There are those who love to hand solder surface mount devices, even preferring it to through hole, and then there are those who won’t touch SMD with a boat hook (or tweezers), and there are those somewhere in between. I’m in the latter camp so far, having done only a little SMD work. But I’m here to tell you this: If you can solder anything, you probably can solder larger and wider-pitch SMDs. In particular, if you’re looking at a project that’s mostly through hole but with one or two SOIC packages (or other wide pitch packages such as SOT-23), “don’t be scared to try it”.

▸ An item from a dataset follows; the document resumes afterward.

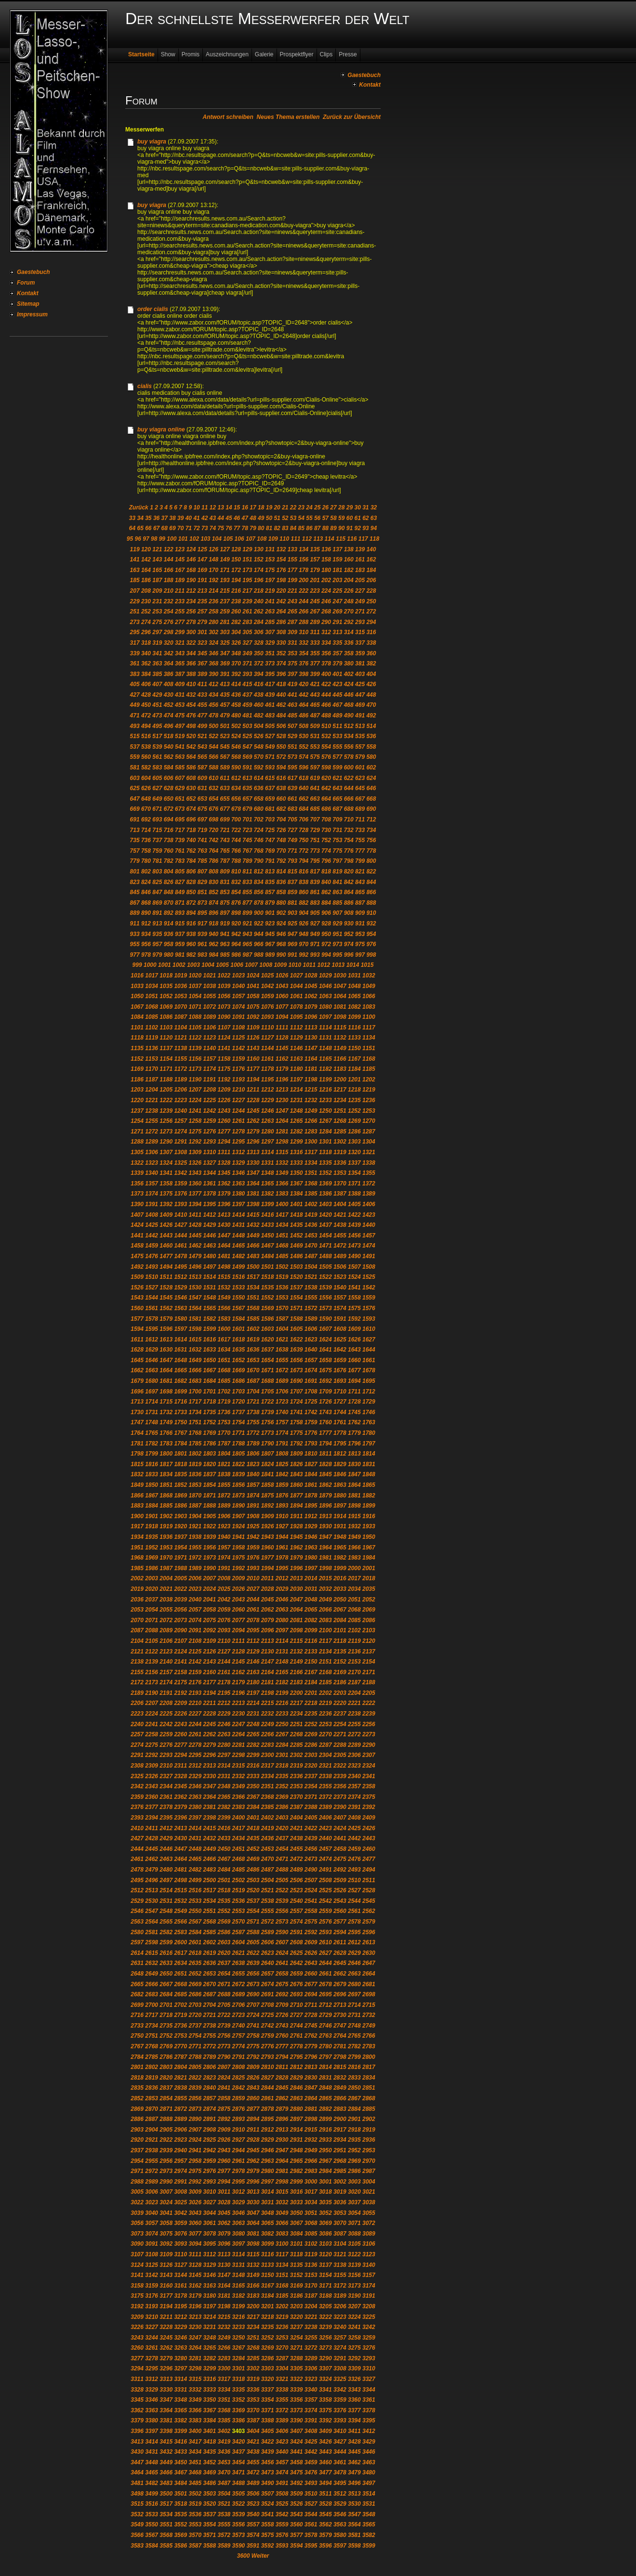 This screenshot has height=2576, width=636. I want to click on 948, so click(303, 934).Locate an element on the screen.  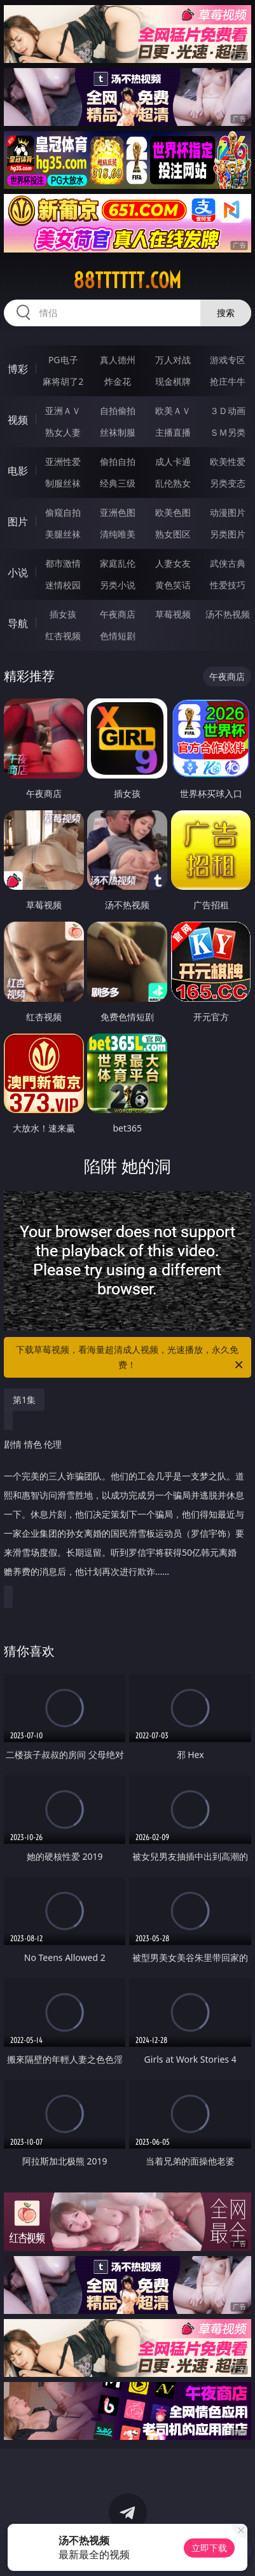
图片 is located at coordinates (18, 522).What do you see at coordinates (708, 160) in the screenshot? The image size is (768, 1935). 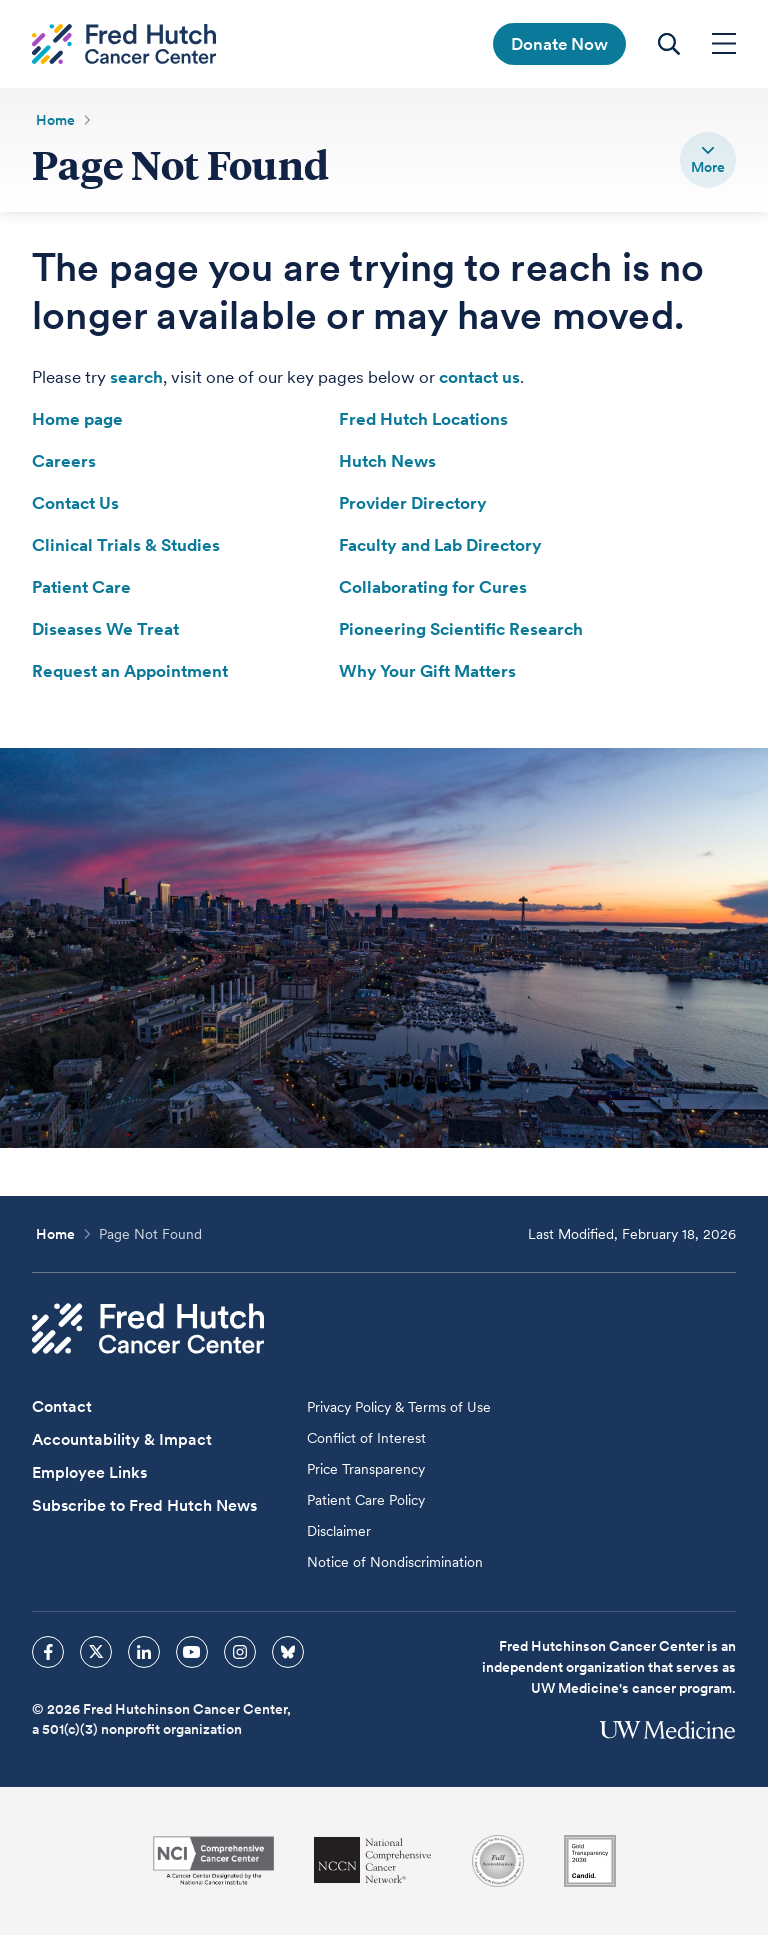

I’m not going to tell you how to do it — get on YouTube and search, you’ll find a gazillion video tutorials. I just want to tell you to give it a shot. You’ll want a decent temperature controlled soldering iron and a good magnifier. Both of which are also good things to have for through hole soldering, so get them whether you do SMD or not! Aside from those, you’ll need some fine solder (I use 0.5 mm for all my soldering), a flux pen, and a decent pair of tweezers. Don’t dismiss the latter’s importance. I tried a janky pair of tweezers I had around the house for my first SMD work and they made the job a lot harder. And that’s it for equipment.
You might not even need the magnifier if you have youthful eyes, though I can’t imagine it wouldn’t make the job easier. I’m 65 and need the magnifier, but with it I can see what I’m doing just fine. And my hands are not the world’s steadiest, but I have no problem doing the work. Just use the tweezers to place and hold the part, and use your bench to steady your hands.
As for soldering iron tips, it’s tempting to go for the finest conical tip you can get, but I think a chisel tip actually works better. It heats up better than conical and you can use it for the drag soldering technique. Just because the pins are small doesn’t mean the soldering tip has to be too.
You probably don’t want your first SMD soldering attempt to be the synth module PCB or other project you’re hoping to build, though. Here’s a kit to practice with. Make an LED blinking circuit and once you’re done you’ll be ready for your module.
I have some SMD kits I’ve been procrastinating dealing with, and a hot air reflow station I haven’t used yet — I’ve got enough through hole projects to keep me occupied first. But I’ve recently had and will have a couple projects that are mostly through hole but with a single SOIC-8 device each. Not a problem. Just do it!